How To Create an SLA
SLAs vs Priorities
Previously, we've established priorities based on impact and urgency.
Priorities help the IT team decide what to work on next, but it's a bit of a blunt tool. They can be viewed as the same thing at the most superficial level. E.g. Priority 1 incidents will be resolved in 90 minutes. SLA achievement for the month = 98% of Priority 1 incidents resolved in 90 minutes. Indeed, this is probably the way to go to keep it simple.
SLAs help add in extra dimensions and set qualitative measurements and performance expectations by which we can communicate expectations for both the customer and service provider.

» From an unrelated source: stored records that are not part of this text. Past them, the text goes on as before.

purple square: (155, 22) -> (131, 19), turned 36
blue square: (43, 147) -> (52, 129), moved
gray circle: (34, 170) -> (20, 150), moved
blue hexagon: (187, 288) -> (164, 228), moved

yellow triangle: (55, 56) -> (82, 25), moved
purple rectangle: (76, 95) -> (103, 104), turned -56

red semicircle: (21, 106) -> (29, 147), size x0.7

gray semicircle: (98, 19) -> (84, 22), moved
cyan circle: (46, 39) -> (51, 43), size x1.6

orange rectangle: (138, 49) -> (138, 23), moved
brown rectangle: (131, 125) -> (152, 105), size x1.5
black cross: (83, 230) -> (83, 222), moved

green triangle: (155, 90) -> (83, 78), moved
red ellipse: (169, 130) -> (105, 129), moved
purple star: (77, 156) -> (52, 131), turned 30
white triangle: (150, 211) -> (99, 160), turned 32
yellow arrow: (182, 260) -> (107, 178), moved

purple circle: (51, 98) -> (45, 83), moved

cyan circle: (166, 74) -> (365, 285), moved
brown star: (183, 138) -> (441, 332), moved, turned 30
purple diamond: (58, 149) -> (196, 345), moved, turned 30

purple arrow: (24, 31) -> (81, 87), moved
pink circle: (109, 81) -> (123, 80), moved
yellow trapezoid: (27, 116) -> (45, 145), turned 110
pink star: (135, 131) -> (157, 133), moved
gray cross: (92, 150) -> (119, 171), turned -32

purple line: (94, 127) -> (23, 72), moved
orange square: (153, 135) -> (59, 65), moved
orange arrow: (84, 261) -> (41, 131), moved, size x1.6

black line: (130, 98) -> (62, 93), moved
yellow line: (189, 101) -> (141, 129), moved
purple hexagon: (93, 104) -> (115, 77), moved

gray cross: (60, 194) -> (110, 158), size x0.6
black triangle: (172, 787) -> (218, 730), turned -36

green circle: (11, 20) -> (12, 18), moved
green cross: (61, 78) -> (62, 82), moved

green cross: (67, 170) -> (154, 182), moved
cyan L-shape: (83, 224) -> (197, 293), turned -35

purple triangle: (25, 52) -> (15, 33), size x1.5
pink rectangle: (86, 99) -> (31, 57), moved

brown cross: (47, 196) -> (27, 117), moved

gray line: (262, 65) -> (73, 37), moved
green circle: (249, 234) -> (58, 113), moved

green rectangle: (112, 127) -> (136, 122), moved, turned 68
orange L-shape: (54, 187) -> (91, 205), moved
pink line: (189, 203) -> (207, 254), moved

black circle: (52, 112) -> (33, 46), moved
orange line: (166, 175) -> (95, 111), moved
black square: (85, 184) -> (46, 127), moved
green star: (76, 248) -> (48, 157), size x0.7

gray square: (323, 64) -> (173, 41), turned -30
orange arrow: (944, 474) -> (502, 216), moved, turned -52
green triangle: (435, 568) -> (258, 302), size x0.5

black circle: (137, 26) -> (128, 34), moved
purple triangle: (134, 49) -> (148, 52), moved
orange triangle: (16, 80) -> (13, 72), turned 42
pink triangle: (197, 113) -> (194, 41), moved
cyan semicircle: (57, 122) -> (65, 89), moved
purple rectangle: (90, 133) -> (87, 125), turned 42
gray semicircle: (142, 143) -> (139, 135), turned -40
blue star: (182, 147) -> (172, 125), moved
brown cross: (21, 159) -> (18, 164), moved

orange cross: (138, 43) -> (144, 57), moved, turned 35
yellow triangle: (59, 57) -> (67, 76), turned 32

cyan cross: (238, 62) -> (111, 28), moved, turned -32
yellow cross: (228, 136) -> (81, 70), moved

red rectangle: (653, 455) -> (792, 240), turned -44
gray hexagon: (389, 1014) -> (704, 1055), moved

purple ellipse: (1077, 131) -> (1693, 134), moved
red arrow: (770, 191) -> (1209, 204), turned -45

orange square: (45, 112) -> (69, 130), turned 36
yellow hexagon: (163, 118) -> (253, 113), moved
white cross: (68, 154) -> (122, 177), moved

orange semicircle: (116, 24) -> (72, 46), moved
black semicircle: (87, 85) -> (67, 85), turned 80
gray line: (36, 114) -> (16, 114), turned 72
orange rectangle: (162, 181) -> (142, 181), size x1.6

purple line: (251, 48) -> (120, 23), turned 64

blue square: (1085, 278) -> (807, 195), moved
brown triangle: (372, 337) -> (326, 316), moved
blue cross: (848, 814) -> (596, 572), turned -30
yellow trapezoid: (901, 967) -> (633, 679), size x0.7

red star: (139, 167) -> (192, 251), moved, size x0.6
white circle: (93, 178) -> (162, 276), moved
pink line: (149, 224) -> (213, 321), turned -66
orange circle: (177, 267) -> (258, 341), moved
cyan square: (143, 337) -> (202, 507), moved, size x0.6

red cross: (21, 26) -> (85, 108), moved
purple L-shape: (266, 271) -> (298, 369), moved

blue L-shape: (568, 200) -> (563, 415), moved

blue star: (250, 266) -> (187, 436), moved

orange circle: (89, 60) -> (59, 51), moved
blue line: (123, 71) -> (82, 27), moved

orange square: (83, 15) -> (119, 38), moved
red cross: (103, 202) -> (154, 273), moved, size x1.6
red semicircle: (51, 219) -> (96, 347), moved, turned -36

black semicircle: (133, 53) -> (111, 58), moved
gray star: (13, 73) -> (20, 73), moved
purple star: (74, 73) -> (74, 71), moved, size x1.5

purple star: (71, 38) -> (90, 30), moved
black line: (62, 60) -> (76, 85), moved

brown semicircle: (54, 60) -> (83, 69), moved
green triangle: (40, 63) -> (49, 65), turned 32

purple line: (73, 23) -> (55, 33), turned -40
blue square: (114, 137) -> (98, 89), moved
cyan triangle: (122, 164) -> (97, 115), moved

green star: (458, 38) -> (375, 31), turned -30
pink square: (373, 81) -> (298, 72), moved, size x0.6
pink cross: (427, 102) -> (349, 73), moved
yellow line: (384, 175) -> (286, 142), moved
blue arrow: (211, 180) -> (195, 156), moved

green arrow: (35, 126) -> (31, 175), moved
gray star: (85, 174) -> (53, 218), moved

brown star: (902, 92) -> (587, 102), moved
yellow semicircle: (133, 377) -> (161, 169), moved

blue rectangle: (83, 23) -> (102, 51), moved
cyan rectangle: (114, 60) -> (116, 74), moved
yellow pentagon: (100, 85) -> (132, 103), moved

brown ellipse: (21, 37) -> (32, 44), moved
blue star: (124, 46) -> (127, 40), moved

So an SLA can also include availability metrics and capacity boundaries as examples.
Benefits of SLAs
So, there are a couple of clear benefits to having service-level agreements in place and published.
Setting clear expectations – Defining parties' scope, performance, process and responsibilities.
Improving communications – Sets a documented framework up front that all stakeholders can review and help improve and help improve working relationships.
Performance measurement – By explicitly capturing needed performance levels, it should be apparent if the targets are being met and why not. This may support discussions for further resourcing or adjusting the targets to something more realistic.
The 3 Types of SLA
There are three main types of standard SLA models. First, you must be clear on your model and how you wish to implement it.
Service-based SLA
A single agreement covers a service, and all customers share the same level of service.
Customer-Based SLA
SLAs differ for each customer of that service.
Multi-Layer SLA
A single SLA has multiple layers as options. For example, gold, silver and bronze levels, depending on the cost.
Key Notes
Can you measure it?
Ensure that nothing goes into your SLA that is not easy to measure. For example, it is probably too complicated if it requires lots of manual calculations or different pieces of data to be brought together.
A great example is availability, a measure often tricky for people to obtain. If you can automate it, that's great. Still, equally, you could use a simple report to summarise major incidents in a period, calculate the total outage periods, and use that to calculate availability. Manually going through MI reports or incidents and adding things up, trying to remember if there was any outage, is a quick way to expose your lack of maturity to anyone you engage with on the figures as soon as they recall an issue you'd overlooked. By automating it, you should avoid such problems.
Always be transparent about how you calculate figures.
Baseline before promising
If you don't know how you are currently doing against potential metrics / KPIs before you publish them to a customer, then you probably shouldn't.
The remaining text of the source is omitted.